- BRIEF -
Through to the final line, write out the records below exactly, omitting any images they contain.

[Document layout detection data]

......

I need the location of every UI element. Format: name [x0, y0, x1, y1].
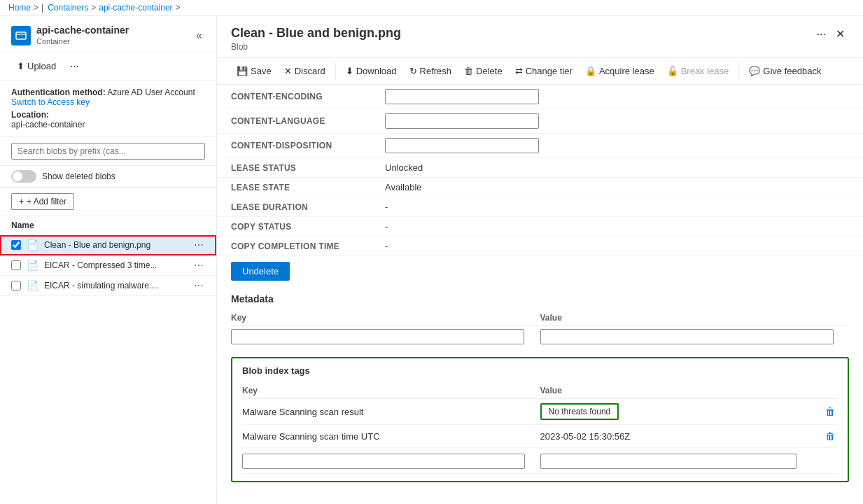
discard-button[interactable]: ✕ Discard [279, 62, 331, 80]
undelete-button[interactable]: Undelete [231, 262, 290, 281]
file-checkbox[interactable] [11, 240, 21, 250]
table-row: Malware Scanning scan result No threats … [242, 399, 838, 425]
file-more-button[interactable]: ⋯ [192, 280, 205, 291]
prop-key: LEASE STATUS [217, 158, 371, 178]
prop-value [371, 109, 863, 134]
prop-key: COPY STATUS [217, 217, 371, 237]
prop-value [371, 85, 863, 109]
sidebar-collapse-button[interactable]: « [193, 28, 205, 43]
prop-value: - [371, 237, 863, 256]
new-tag-row [242, 448, 838, 474]
content-language-input[interactable] [385, 113, 539, 129]
breadcrumb-home[interactable]: Home [8, 3, 31, 13]
file-checkbox[interactable] [11, 260, 21, 270]
sidebar-container-subtitle: Container [36, 37, 70, 46]
toolbar-separator-2 [738, 63, 739, 80]
add-filter-area: + + Add filter [0, 188, 216, 216]
add-filter-button[interactable]: + + Add filter [11, 193, 74, 210]
detail-more-button[interactable]: ··· [817, 28, 826, 41]
table-row: Malware Scanning scan time UTC 2023-05-0… [242, 425, 838, 448]
prop-key: CONTENT-LANGUAGE [217, 109, 371, 134]
search-blobs-input[interactable] [11, 143, 205, 160]
content-encoding-input[interactable] [385, 89, 539, 104]
sidebar-toolbar: ⬆ Upload ⋯ [0, 52, 216, 80]
tag-action-cell: 🗑 [810, 425, 838, 448]
show-deleted-row: Show deleted blobs [0, 166, 216, 188]
prop-value: - [371, 217, 863, 237]
prop-key: CONTENT-ENCODING [217, 85, 371, 109]
sidebar-title-row: api-cache-container Container [11, 24, 129, 46]
location-label: Location: [11, 110, 205, 120]
prop-value [371, 134, 863, 158]
prop-key: LEASE DURATION [217, 197, 371, 217]
acquire-lease-button[interactable]: 🔒 Acquire lease [580, 62, 660, 80]
refresh-button[interactable]: ↻ Refresh [404, 62, 458, 80]
delete-button[interactable]: 🗑 Delete [458, 62, 508, 80]
file-icon: 📄 [27, 280, 38, 291]
detail-header-left: Clean - Blue and benign.png Blob [231, 26, 401, 52]
meta-key-cell [231, 326, 540, 348]
sidebar: api-cache-container Container « ⬆ Upload… [0, 16, 217, 504]
breadcrumb-container[interactable]: api-cache-container [99, 3, 172, 13]
detail-body: CONTENT-ENCODING CONTENT-LANGUAGE CONTEN… [217, 85, 863, 504]
tag-value-cell: 2023-05-02 15:30:56Z [540, 425, 811, 448]
tags-value-header: Value [540, 383, 811, 399]
meta-key-header: Key [231, 310, 540, 326]
svg-rect-0 [16, 32, 26, 39]
new-tag-key-cell [242, 448, 540, 474]
tags-key-header: Key [242, 383, 540, 399]
table-row: LEASE STATE Available [217, 178, 863, 197]
add-filter-icon: + [19, 197, 24, 206]
detail-toolbar: 💾 Save ✕ Discard ⬇ Download ↻ Refresh 🗑 … [217, 58, 863, 85]
new-tag-value-input[interactable] [540, 454, 797, 469]
tags-table: Key Value Malware Scanning scan result N… [242, 383, 838, 474]
search-bar-area [0, 137, 216, 166]
detail-close-button[interactable]: ✕ [832, 26, 849, 42]
file-icon: 📄 [27, 239, 38, 251]
tag-key-cell: Malware Scanning scan result [242, 399, 540, 425]
file-more-button[interactable]: ⋯ [192, 260, 205, 271]
file-item[interactable]: 📄 EICAR - simulating malware.... ⋯ [0, 276, 216, 296]
file-item[interactable]: 📄 EICAR - Compressed 3 time... ⋯ [0, 255, 216, 276]
save-icon: 💾 [237, 66, 248, 76]
file-name: EICAR - simulating malware.... [44, 281, 187, 290]
download-button[interactable]: ⬇ Download [340, 62, 402, 80]
file-checkbox[interactable] [11, 281, 21, 290]
file-item[interactable]: 📄 Clean - Blue and benign.png ⋯ [0, 235, 216, 255]
breadcrumb-sep2: > [91, 3, 96, 13]
prop-key: CONTENT-DISPOSITION [217, 134, 371, 158]
blob-label: Blob [231, 42, 401, 52]
table-row: CONTENT-LANGUAGE [217, 109, 863, 134]
name-column-header: Name [11, 220, 34, 230]
table-row: COPY STATUS - [217, 217, 863, 237]
file-icon: 📄 [27, 260, 38, 271]
acquire-lease-icon: 🔒 [585, 66, 596, 76]
prop-value: - [371, 197, 863, 217]
delete-icon: 🗑 [464, 66, 473, 76]
switch-access-key-link[interactable]: Switch to Access key [11, 97, 90, 107]
tag-delete-button[interactable]: 🗑 [822, 405, 838, 419]
show-deleted-toggle[interactable] [11, 170, 36, 183]
content-disposition-input[interactable] [385, 138, 539, 153]
meta-key-input[interactable] [231, 329, 524, 344]
file-more-button[interactable]: ⋯ [192, 239, 205, 251]
sidebar-container-name: api-cache-container [36, 24, 129, 36]
detail-header-right: ··· ✕ [817, 26, 849, 42]
tag-action-cell: 🗑 [810, 399, 838, 425]
upload-button[interactable]: ⬆ Upload [11, 58, 62, 74]
property-table: CONTENT-ENCODING CONTENT-LANGUAGE CONTEN… [217, 85, 863, 256]
meta-value-input[interactable] [540, 329, 834, 344]
save-button[interactable]: 💾 Save [231, 62, 277, 80]
tag-delete-button[interactable]: 🗑 [822, 429, 838, 443]
break-lease-button[interactable]: 🔓 Break lease [661, 62, 735, 80]
meta-value-cell [540, 326, 850, 348]
change-tier-button[interactable]: ⇄ Change tier [510, 62, 578, 80]
give-feedback-button[interactable]: 💬 Give feedback [743, 62, 827, 80]
breadcrumb-containers[interactable]: Containers [48, 3, 88, 13]
upload-more-button[interactable]: ⋯ [64, 58, 85, 74]
show-deleted-label: Show deleted blobs [42, 172, 115, 181]
discard-icon: ✕ [284, 66, 292, 76]
download-icon: ⬇ [346, 66, 353, 76]
container-icon [11, 26, 31, 46]
new-tag-key-input[interactable] [242, 454, 525, 469]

......

- FINISHED EXERCISE -
I need the location of every UI element. Format: name [x0, y0, x1, y1].
discard-button[interactable]: ✕ Discard [279, 62, 331, 80]
undelete-button[interactable]: Undelete [231, 262, 290, 281]
file-checkbox[interactable] [11, 240, 21, 250]
table-row: Malware Scanning scan result No threats … [242, 399, 838, 425]
file-more-button[interactable]: ⋯ [192, 280, 205, 291]
prop-key: LEASE STATUS [217, 158, 371, 178]
prop-value [371, 109, 863, 134]
prop-key: COPY STATUS [217, 217, 371, 237]
prop-value [371, 85, 863, 109]
sidebar-collapse-button[interactable]: « [193, 28, 205, 43]
prop-value: - [371, 237, 863, 256]
new-tag-row [242, 448, 838, 474]
content-language-input[interactable] [385, 113, 539, 129]
breadcrumb-home[interactable]: Home [8, 3, 31, 13]
file-checkbox[interactable] [11, 260, 21, 270]
sidebar-container-subtitle: Container [36, 37, 70, 46]
toolbar-separator-2 [738, 63, 739, 80]
add-filter-area: + + Add filter [0, 188, 216, 216]
add-filter-button[interactable]: + + Add filter [11, 193, 74, 210]
detail-more-button[interactable]: ··· [817, 28, 826, 41]
table-row: Malware Scanning scan time UTC 2023-05-0… [242, 425, 838, 448]
prop-key: CONTENT-LANGUAGE [217, 109, 371, 134]
search-blobs-input[interactable] [11, 143, 205, 160]
content-encoding-input[interactable] [385, 89, 539, 104]
sidebar-toolbar: ⬆ Upload ⋯ [0, 52, 216, 80]
tag-action-cell: 🗑 [810, 425, 838, 448]
show-deleted-row: Show deleted blobs [0, 166, 216, 188]
prop-value: - [371, 217, 863, 237]
prop-key: CONTENT-ENCODING [217, 85, 371, 109]
sidebar-title-row: api-cache-container Container [11, 24, 129, 46]
location-label: Location: [11, 110, 205, 120]
prop-value [371, 134, 863, 158]
prop-key: LEASE DURATION [217, 197, 371, 217]
acquire-lease-button[interactable]: 🔒 Acquire lease [580, 62, 660, 80]
refresh-button[interactable]: ↻ Refresh [404, 62, 458, 80]
delete-button[interactable]: 🗑 Delete [458, 62, 508, 80]
file-icon: 📄 [27, 280, 38, 291]
detail-header-left: Clean - Blue and benign.png Blob [231, 26, 401, 52]
meta-key-cell [231, 326, 540, 348]
sidebar: api-cache-container Container « ⬆ Upload… [0, 16, 217, 504]
breadcrumb-container[interactable]: api-cache-container [99, 3, 172, 13]
detail-body: CONTENT-ENCODING CONTENT-LANGUAGE CONTEN… [217, 85, 863, 504]
tag-value-cell: 2023-05-02 15:30:56Z [540, 425, 811, 448]
tags-value-header: Value [540, 383, 811, 399]
meta-key-header: Key [231, 310, 540, 326]
svg-rect-0 [16, 32, 26, 39]
new-tag-key-cell [242, 448, 540, 474]
tags-key-header: Key [242, 383, 540, 399]
table-row: LEASE STATE Available [217, 178, 863, 197]
add-filter-icon: + [19, 197, 24, 206]
detail-toolbar: 💾 Save ✕ Discard ⬇ Download ↻ Refresh 🗑 … [217, 58, 863, 85]
new-tag-value-input[interactable] [540, 454, 797, 469]
tags-table: Key Value Malware Scanning scan result N… [242, 383, 838, 474]
search-bar-area [0, 137, 216, 166]
detail-close-button[interactable]: ✕ [832, 26, 849, 42]
file-icon: 📄 [27, 239, 38, 251]
tag-key-cell: Malware Scanning scan result [242, 399, 540, 425]
file-more-button[interactable]: ⋯ [192, 260, 205, 271]
file-item[interactable]: 📄 EICAR - simulating malware.... ⋯ [0, 276, 216, 296]
file-item[interactable]: 📄 EICAR - Compressed 3 time... ⋯ [0, 255, 216, 276]
save-icon: 💾 [237, 66, 248, 76]
file-name: EICAR - simulating malware.... [44, 281, 187, 290]
download-button[interactable]: ⬇ Download [340, 62, 402, 80]
file-checkbox[interactable] [11, 281, 21, 290]
file-item[interactable]: 📄 Clean - Blue and benign.png ⋯ [0, 235, 216, 255]
breadcrumb-sep2: > [91, 3, 96, 13]
prop-key: CONTENT-DISPOSITION [217, 134, 371, 158]
blob-label: Blob [231, 42, 401, 52]
table-row: CONTENT-LANGUAGE [217, 109, 863, 134]
name-column-header: Name [11, 220, 34, 230]
table-row: COPY STATUS - [217, 217, 863, 237]
file-icon: 📄 [27, 260, 38, 271]
acquire-lease-icon: 🔒 [585, 66, 596, 76]
prop-value: - [371, 197, 863, 217]
delete-icon: 🗑 [464, 66, 473, 76]
switch-access-key-link[interactable]: Switch to Access key [11, 97, 90, 107]
tag-delete-button[interactable]: 🗑 [822, 405, 838, 419]
show-deleted-toggle[interactable] [11, 170, 36, 183]
content-disposition-input[interactable] [385, 138, 539, 153]
meta-key-input[interactable] [231, 329, 524, 344]
file-more-button[interactable]: ⋯ [192, 239, 205, 251]
sidebar-container-name: api-cache-container [36, 24, 129, 36]
detail-header-right: ··· ✕ [817, 26, 849, 42]
tag-action-cell: 🗑 [810, 399, 838, 425]
upload-button[interactable]: ⬆ Upload [11, 58, 62, 74]
property-table: CONTENT-ENCODING CONTENT-LANGUAGE CONTEN… [217, 85, 863, 256]
meta-value-input[interactable] [540, 329, 834, 344]
save-button[interactable]: 💾 Save [231, 62, 277, 80]
tag-delete-button[interactable]: 🗑 [822, 429, 838, 443]
break-lease-button[interactable]: 🔓 Break lease [661, 62, 735, 80]
meta-value-cell [540, 326, 850, 348]
change-tier-button[interactable]: ⇄ Change tier [510, 62, 578, 80]
give-feedback-button[interactable]: 💬 Give feedback [743, 62, 827, 80]
breadcrumb-containers[interactable]: Containers [48, 3, 88, 13]
upload-more-button[interactable]: ⋯ [64, 58, 85, 74]
show-deleted-label: Show deleted blobs [42, 172, 115, 181]
discard-icon: ✕ [284, 66, 292, 76]
download-icon: ⬇ [346, 66, 353, 76]
container-icon [11, 26, 31, 46]
new-tag-key-input[interactable] [242, 454, 525, 469]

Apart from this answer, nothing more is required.